Entries taken from a collection:
== Segment start ==

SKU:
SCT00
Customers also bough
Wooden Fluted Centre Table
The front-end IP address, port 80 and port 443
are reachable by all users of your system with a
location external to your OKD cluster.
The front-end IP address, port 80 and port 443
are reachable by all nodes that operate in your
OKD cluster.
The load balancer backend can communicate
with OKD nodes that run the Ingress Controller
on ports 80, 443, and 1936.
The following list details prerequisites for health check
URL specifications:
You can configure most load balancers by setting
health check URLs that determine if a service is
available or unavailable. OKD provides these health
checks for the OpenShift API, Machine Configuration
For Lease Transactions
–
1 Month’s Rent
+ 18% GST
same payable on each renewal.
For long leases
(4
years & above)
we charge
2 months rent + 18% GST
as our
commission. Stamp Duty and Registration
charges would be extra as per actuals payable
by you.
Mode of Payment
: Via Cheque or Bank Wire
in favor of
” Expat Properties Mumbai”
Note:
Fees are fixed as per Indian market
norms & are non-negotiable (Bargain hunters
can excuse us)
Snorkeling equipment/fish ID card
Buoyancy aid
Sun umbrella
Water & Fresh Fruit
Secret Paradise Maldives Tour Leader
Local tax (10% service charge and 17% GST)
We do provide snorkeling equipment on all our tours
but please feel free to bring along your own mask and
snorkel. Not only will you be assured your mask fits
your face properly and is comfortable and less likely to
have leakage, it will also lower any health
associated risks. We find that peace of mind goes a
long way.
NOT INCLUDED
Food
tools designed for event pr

== Segment end ==
== Segment start ==

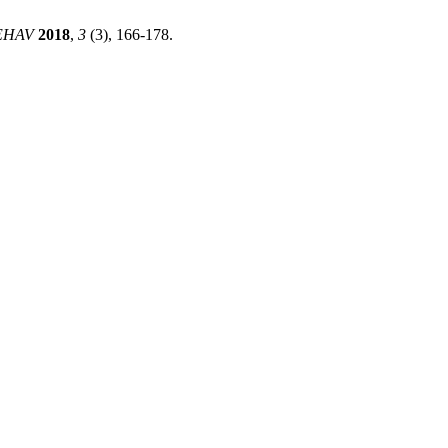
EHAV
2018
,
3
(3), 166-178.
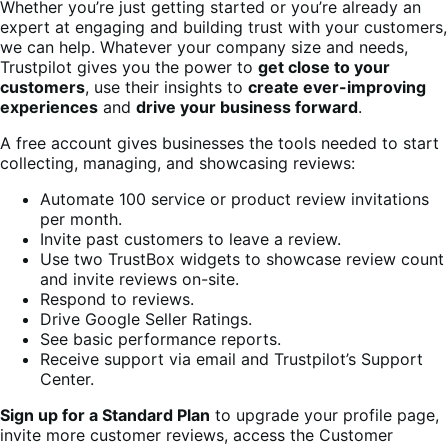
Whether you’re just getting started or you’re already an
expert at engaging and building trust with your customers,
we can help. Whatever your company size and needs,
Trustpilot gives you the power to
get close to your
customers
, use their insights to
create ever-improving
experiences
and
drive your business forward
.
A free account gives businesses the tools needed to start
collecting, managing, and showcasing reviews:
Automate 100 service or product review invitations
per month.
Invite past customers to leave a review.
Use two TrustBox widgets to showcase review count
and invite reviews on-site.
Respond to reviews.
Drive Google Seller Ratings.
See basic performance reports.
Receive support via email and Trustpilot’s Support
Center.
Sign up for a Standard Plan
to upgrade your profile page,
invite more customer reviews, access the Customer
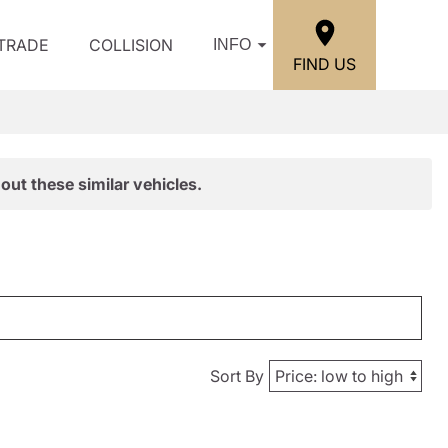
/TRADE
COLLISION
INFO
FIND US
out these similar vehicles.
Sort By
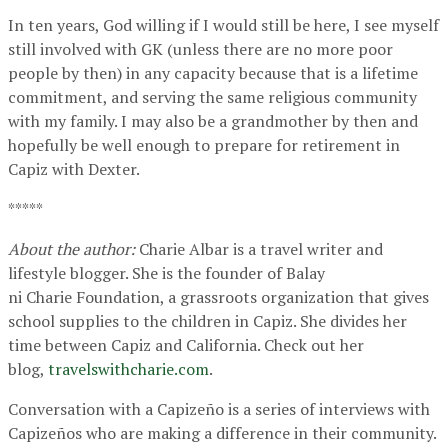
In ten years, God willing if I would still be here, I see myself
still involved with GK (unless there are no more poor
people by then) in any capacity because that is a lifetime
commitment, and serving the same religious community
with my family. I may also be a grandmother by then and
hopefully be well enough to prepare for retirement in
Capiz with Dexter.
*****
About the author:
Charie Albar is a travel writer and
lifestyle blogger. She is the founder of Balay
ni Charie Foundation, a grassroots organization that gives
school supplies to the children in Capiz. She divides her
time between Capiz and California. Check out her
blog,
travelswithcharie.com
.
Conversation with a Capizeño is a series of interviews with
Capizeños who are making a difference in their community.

== Segment end ==

EXERCISE GOAL:
Look back at the data above, then output exactly the lines from the line holding "get close to your" up to and including the line holding "Capizeños who are". Leave out the pictures.

RESULT OF THE TASK:
get close to your
customers
, use their insights to
create ever-improving
experiences
and
drive your business forward
.
A free account gives businesses the tools needed to start
collecting, managing, and showcasing reviews:
Automate 100 service or product review invitations
per month.
Invite past customers to leave a review.
Use two TrustBox widgets to showcase review count
and invite reviews on-site.
Respond to reviews.
Drive Google Seller Ratings.
See basic performance reports.
Receive support via email and Trustpilot’s Support
Center.
Sign up for a Standard Plan
to upgrade your profile page,
invite more customer reviews, access the Customer
/TRADE
COLLISION
INFO
FIND US
out these similar vehicles.
Sort By
In ten years, God willing if I would still be here, I see myself
still involved with GK (unless there are no more poor
people by then) in any capacity because that is a lifetime
commitment, and serving the same religious community
with my family. I may also be a grandmother by then and
hopefully be well enough to prepare for retirement in
Capiz with Dexter.
*****
About the author:
Charie Albar is a travel writer and
lifestyle blogger. She is the founder of Balay
ni Charie Foundation, a grassroots organization that gives
school supplies to the children in Capiz. She divides her
time between Capiz and California. Check out her
blog,
travelswithcharie.com
.
Conversation with a Capizeño is a series of interviews with
Capizeños who are making a difference in their community.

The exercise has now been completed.